Postmortem healings also took place in connection with St. Martin de Porres of Peru, who was born in 1579 and died in 1639. The Catholic process of declaring sainthood goes in two main stages. The first is beatification and the second is canonization. The beatification of St. Martin de Porres came in 1837. His canonization came in 1857. In connection with the beatification process, Pope Gregory XV on March 19, 1836 approved the following cure as miraculous. A woman in Lima broke a piece of pottery, and a sliver entered her eyeball, causing all the fluid to leak out. This injury left the eye incurably blind.
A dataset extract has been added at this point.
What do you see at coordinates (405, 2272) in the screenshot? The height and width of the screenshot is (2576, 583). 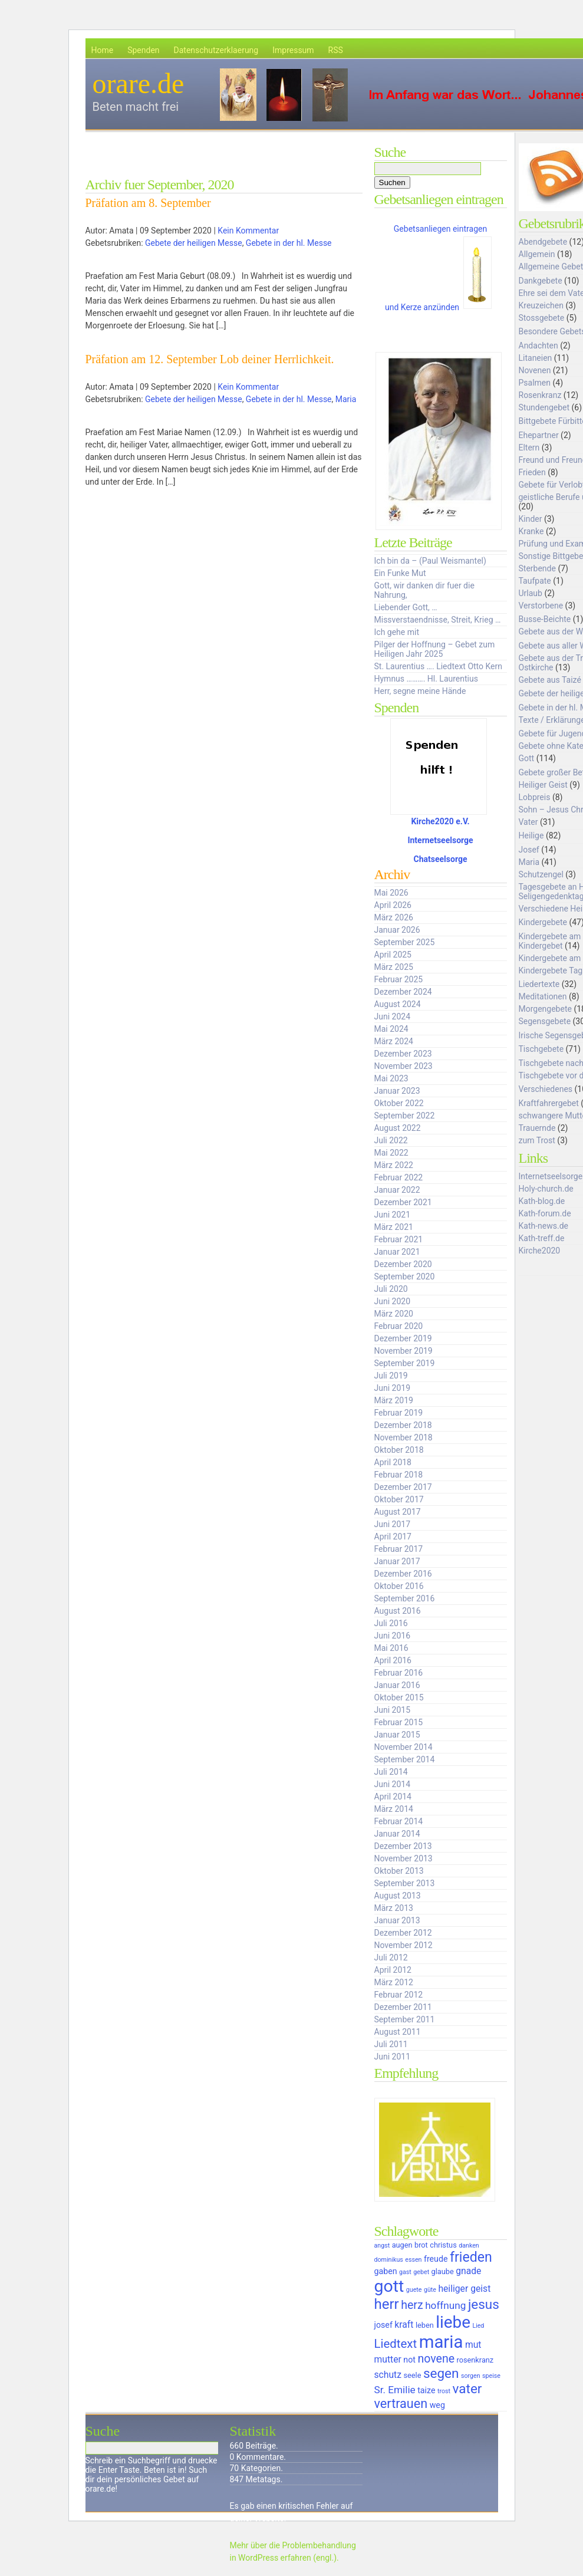 I see `gast [gast (5 Einträge)]` at bounding box center [405, 2272].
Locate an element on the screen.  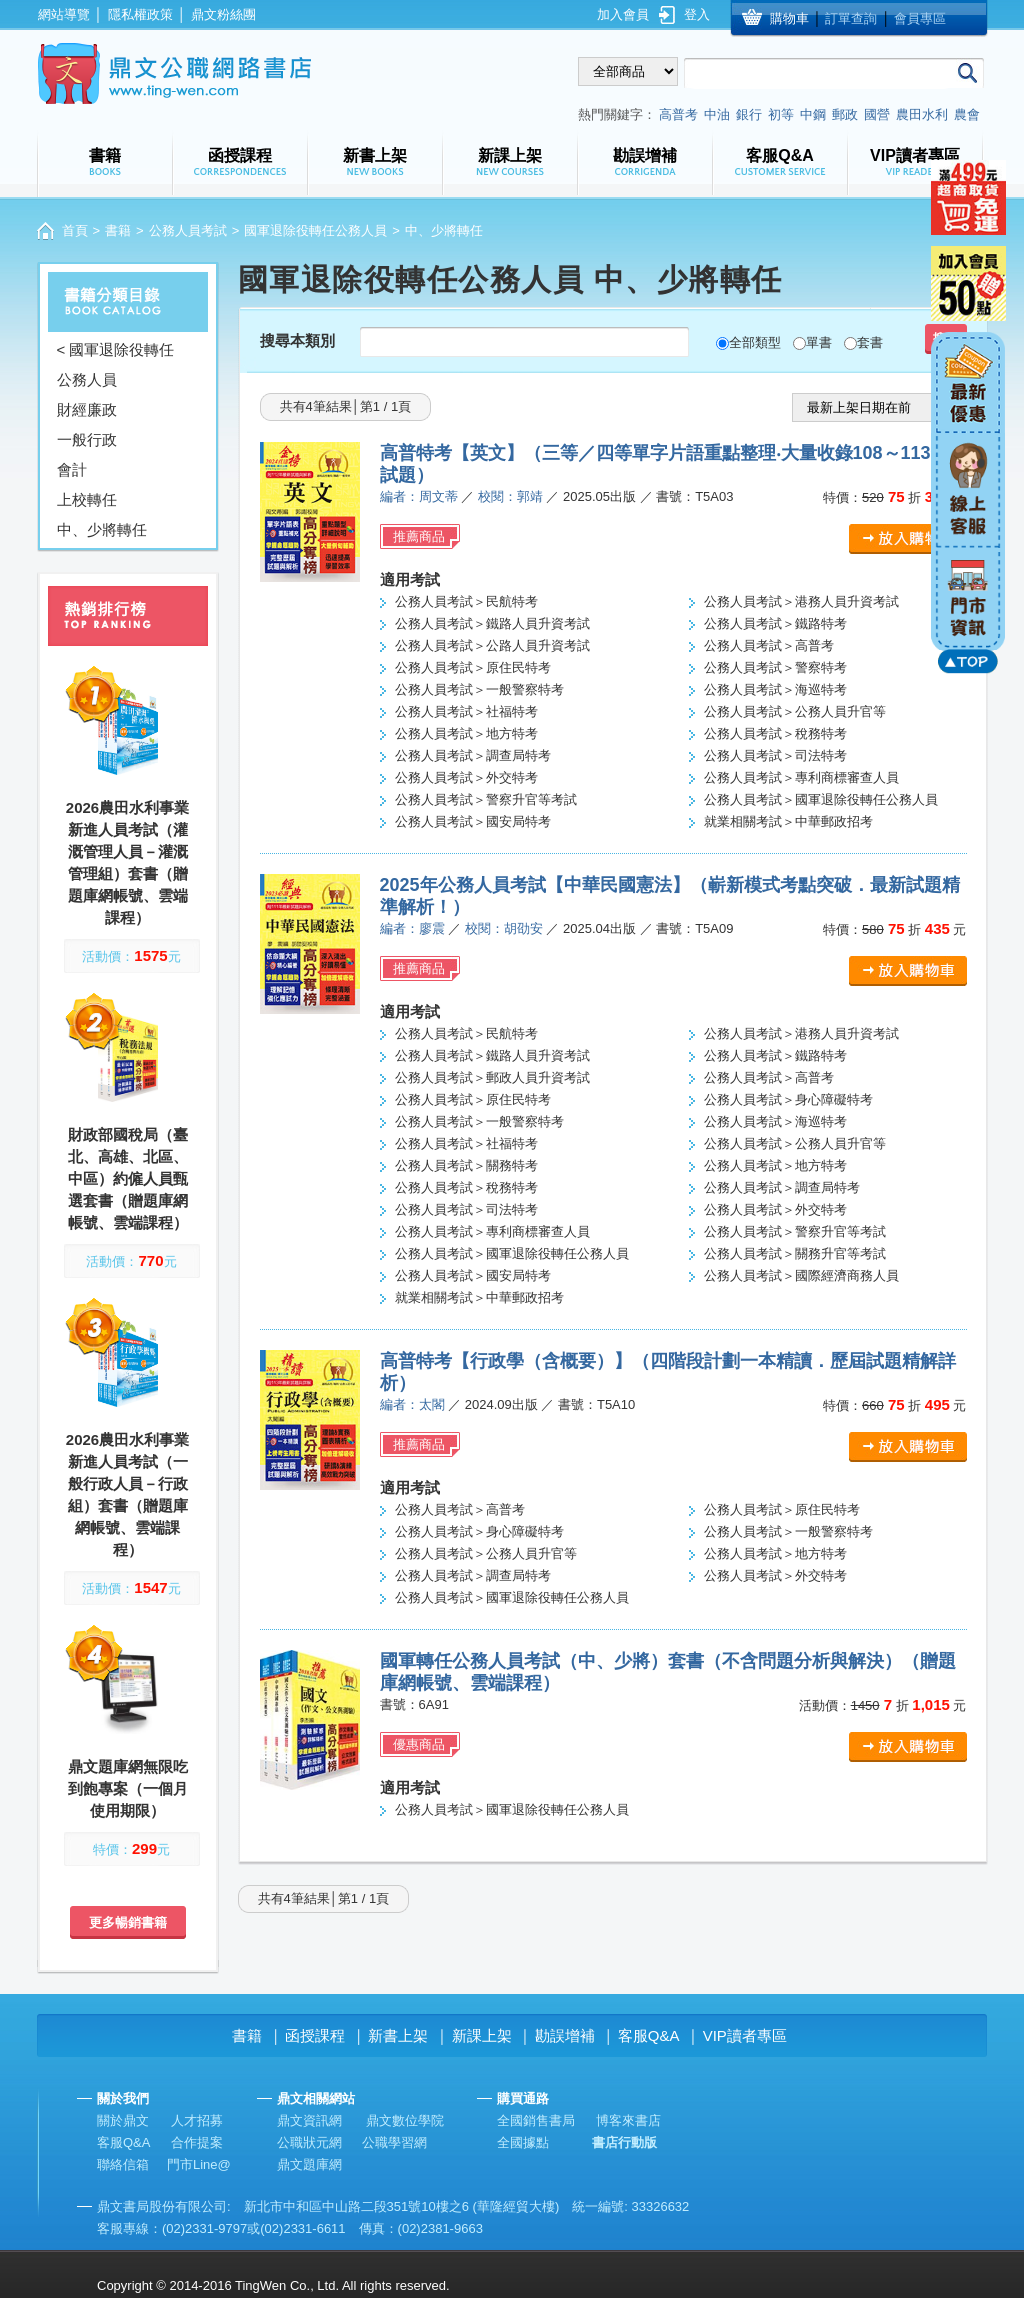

Rogo (1982, p. 265) stated, “The master of a nearby monastery, however, sent the woman a small bone fragment, a relic of Martin de Porres, and instructed her to hold it to the damaged eye. She did as she was directed and woke the next morning to find her eye and sight totally restored. Though this was medically impossible, the cure was authenticated by the woman’s own doctor, who had examined the original wound.” The second cure connected with the beatification of St. Martin of Porres also took place in Lima. A Peruvian child fell eighteen feet from a balcony and split his skull. The child went into convulsions. A doctor looked at him and found his case hopeless. The child’s mother, and the Spanish noblewoman who employed her, prayed to Martin de Porres, and after the hours, the child got up from bed, having recovered completely. Two more recent cures were recognized by the Vatican in 1962. In 1948, Dorothy Caballero Escalante, an elderly woman in Paraguay, was suffering from an inoperable intestinal blockage. Her daughter, having been informed that her mother was near death, prayed to Martin de Porres, and she recovered fully. In 1956, Anthony Cabrera Perez, a boy four years old, was playing in a construction site in Tenerife, in the Canary Islands. A large block of cement fell on his leg, crushing it. Gangrene later infected the leg. Doctors at St. Eulalia’s Hospital treated it with medicine, which failed to act.The doctors then decided to amputate the leg to save the boy’s life. But the parents prayed to Martin of Porres, and the next morning the gangrene was gone and the boy’s leg soon healed.